Balzac and the Genre of the Historical Novel - Honore de Balzac

Essays on literary works - 2023

Balzac and the Genre of the Historical Novel
Honore de Balzac

The walls of the attic let the winter cold through. It blows from all cracks. The young man wraps himself in an old shawl that his sister sent him, tucks his cold feet under him, warms his reddened fingers with his breath and writes, writes ... At work, he even forgets that he is hungry, and he is constantly hungry this winter. His parents send him very little money. It was free for him to take up the dubious craft of a writer, abandoning the respectable career of a lawyer!

His father, Bernard François Balzac, a provincial official who got out of the peasantry, laid the foundation of his wealth with commercial scams and, above all, valued the ability to make a career in people.
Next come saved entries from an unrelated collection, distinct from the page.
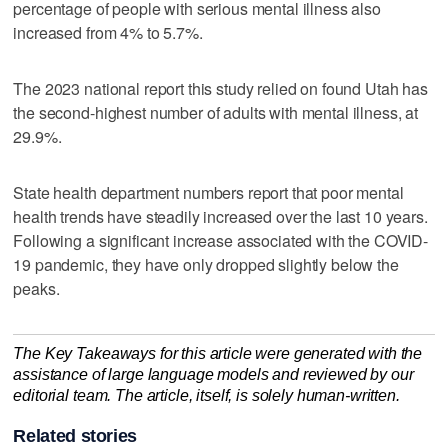
percentage of people with serious mental illness also
increased from 4% to 5.7%.
The 2023 national report this study relied on found Utah has
the second-highest number of adults with mental illness, at
29.9%.
State health department numbers report that poor mental
health trends have steadily increased over the last 10 years.
Following a significant increase associated with the COVID-
19 pandemic, they have only dropped slightly below the
peaks.
The Key Takeaways for this article were generated with the
assistance of large language models and reviewed by our
editorial team. The article, itself, is solely human-written.
Related stories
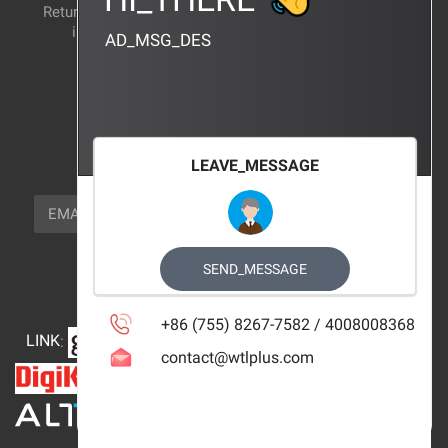
Return and exchange
CERTIFICATION
instructions
AD_MSG_DES
BRAND_AGENCY
CONTACT_US
FOCUS_US
LEAVE_MESSAGE
NEWSLETTER_TEXT
EMAIL
SUBSCRIBE
FOLLOW_US
SEND_MESSAGE
+86 (755) 8267-7582 / 4008008368
LINK
:
contact@wtlplus.com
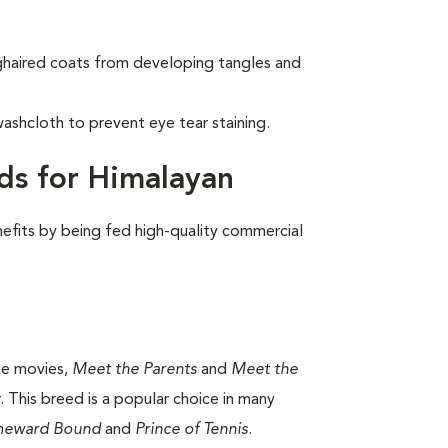
nghaired coats from developing tangles and
ashcloth to prevent eye tear staining.
ds for Himalayan
nefits by being fed high-quality commercial
the movies,
Meet the Parents
and
Meet the
 This breed is a popular choice in many
eward Bound
and
Prince of Tennis
.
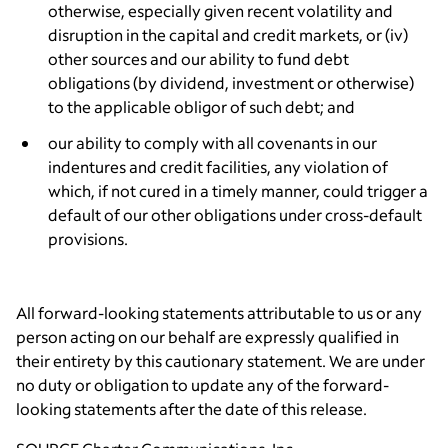
otherwise, especially given recent volatility and
disruption in the capital and credit markets, or (iv)
other sources and our ability to fund debt
obligations (by dividend, investment or otherwise)
to the applicable obligor of such debt; and
our ability to comply with all covenants in our
indentures and credit facilities, any violation of
which, if not cured in a timely manner, could trigger a
default of our other obligations under cross-default
provisions.
All forward-looking statements attributable to us or any
person acting on our behalf are expressly qualified in
their entirety by this cautionary statement. We are under
no duty or obligation to update any of the forward-
looking statements after the date of this release.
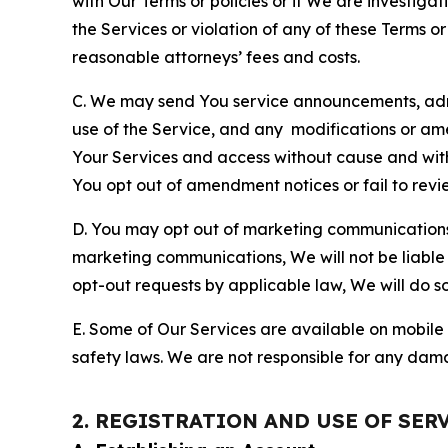
with Our Terms or policies or if We are investiga
the Services or violation of any of these Terms o
reasonable attorneys’ fees and costs.
C. We may send You service announcements, admi
use of the Service, and any modifications or a
Your Services and access without cause and wit
You opt out of amendment notices or fail to revi
D. You may opt out of marketing communications w
marketing communications, We will not be liable 
opt-out requests by applicable law, We will do so
E. Some of Our Services are available on mobile 
safety laws. We are not responsible for any dama
2. REGISTRATION AND USE OF SER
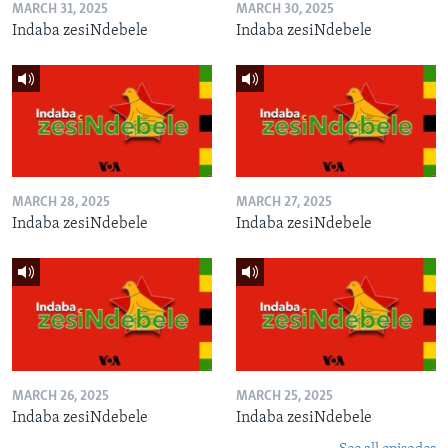
MARCH 31, 2025
MARCH 30, 2025
Indaba zesiNdebele
Indaba zesiNdebele
MARCH 28, 2025
MARCH 27, 2025
Indaba zesiNdebele
Indaba zesiNdebele
MARCH 26, 2025
MARCH 25, 2025
Indaba zesiNdebele
Indaba zesiNdebele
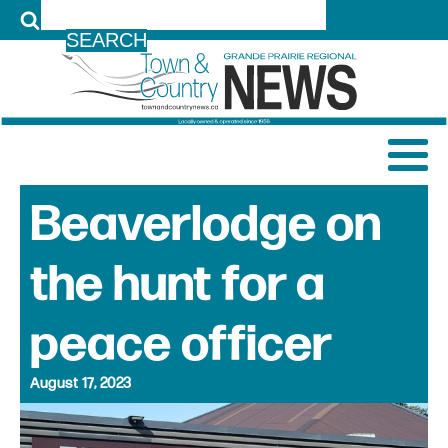
LOG IN
Beaverlodge on
the hunt for a
peace officer
August 17, 2023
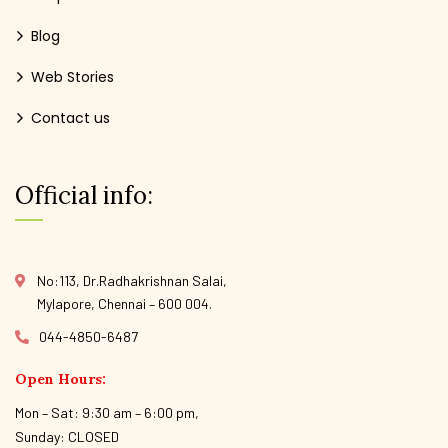
Blog
Web Stories
Contact us
Official info:
No:113, Dr.Radhakrishnan Salai,
Mylapore, Chennai – 600 004.
044-4850-6487
Open Hours:
Mon – Sat: 9:30 am – 6:00 pm,
Sunday: CLOSED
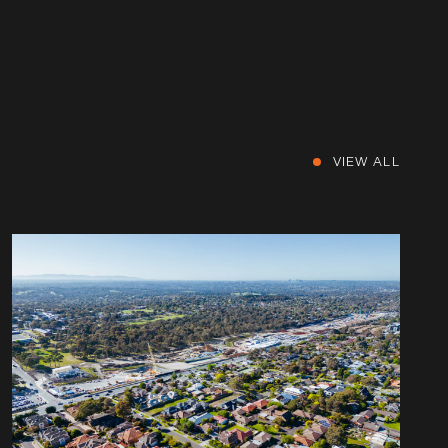
VIEW ALL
And suddenly his son, twenty-year-old Honore, the first-born and hope of the family, left the bourgeois path. In 1819, after graduating from the School of Law, he unexpectedly told his parents that he did not agree to be either a notary or a lawyer. He will be a writer - and no one else! A scandal erupted in the family. bills, relentless creditors, treacherous competitors. Constant tension of nerves, physical and mental forces. And all to no avail. For two years he tried to survive, to break out and finally suffered a complete collapse. The printing house had to be sold, the unfortunate merchant was left with a debt of several tens of thousands of francs. Balzac is twenty-eight years old. Behind so far are some failures.

Although he suffered a disaster, Balzac is not one of those who hangs his head and gives up the dream of his life. He will start all over again and still become a writer and win "a beautiful woman named Slava!" Taking up the pen again, Balzac decided to try his hand at the genre of the historical novel. But he didn't go back to the distant past. He thought about the events of the last decades in the life of France. The Great Revolution of the late 18th century swept away the centuries-old monarchy and opened a new era. All the forces of the past then took up arms against the young French Republic. Old Europe went to war against it, while inside the country the reactionary Vendée raised its head. Aristocratic emigrants stole back to France, crawled across the frontier, instigated and fanned the peasant uprising in Brittany. Armed people, detachments of people in blue uniforms defended the republic. Balzac chose one of the episodes of the civil war in Brittany as the theme of the novel. The past, about which he was going to write, has not yet cooled down. It smoked, oozed blood, made one think about the future fate of the country.

What did France really come to in the late 20s of the 19th century? The Republic suffocated. The military dictatorship of Napoleon at the beginning of the century led to an empire. A series of wars, a frenzy of victories, the glory of French weapons and then a grandiose catastrophe: the defeat of Napoleon's army in Russia. On the ruins of the empire, with the help of foreign weapons, the Bourbon monarchy was restored. restoration mode. The king is back on the throne. Again the marquises and earls settled in their mansions and estates. But did prosperity settle with them in the country? II Is this restored monarchy bursting at the seams? Marquises and counts bow their titled heads before tax-farmers, usurers. The pursuit of pleasure, the frantic passion for money, are replacing the ancient notions of honor. Debauchery, venality, bribery reign in the ruling spheres and gradually infect the entire country. The rulers of France are stifling free thought. King Charles X, who succeeded in 1827 on the throne his brother, fat, quiet Louis XVIII, hobnobs with the Jesuits. Church agents, spies, scammers dart everywhere.

How unlike this unattractive picture is the realm of Reason and Justice, which the great philosophers of the Enlightenment of the 18th century once dreamed of, for which the soldiers of the revolution fought and died! Discontent and disappointment are growing in the country. The French pick up the bold satirical songs of the poet Beranger. Young noble heads are inflamed by the preaching of Saint-Simon and Fourier. These thinkers denounced in their books a system based on inequality and oppression, they called for the redistribution of wealth, they believed that capitalists could voluntarily give away their surpluses and turn from owners into organizers of production striving for the common good. The atmosphere of discontent and protest, the trends on the eve of the revolution capture Balzac, awaken his thoughts. He is no longer the former lone novice, he has many acquaintances among writers, artists, journalists. He reads all the news, participates in disputes, absorbs new ideas that are in the air.

In the French art of the late 20s, a revolution is also growing. In 1827 the poet Victor Hugo published a preface to the drama Cromwell. It became the manifesto of the progressive literary movement. And Balzac is ready to go into battle with the innovators against the literary conservatives. Now he will no longer languish in the captivity of ready-made schemes. He must speak in his own way, convey the colors of the time he is going to write about, penetrate into the spirit of historical events and give them his own assessment.

He learns from the "Scottish magician" Walter Scott the mastery of historical color. And in order to make this color lively and authentic in the novel, Balzac travels to Brittany, studies the places where the civil war was going on, gets acquainted with the participants and witnesses of the events.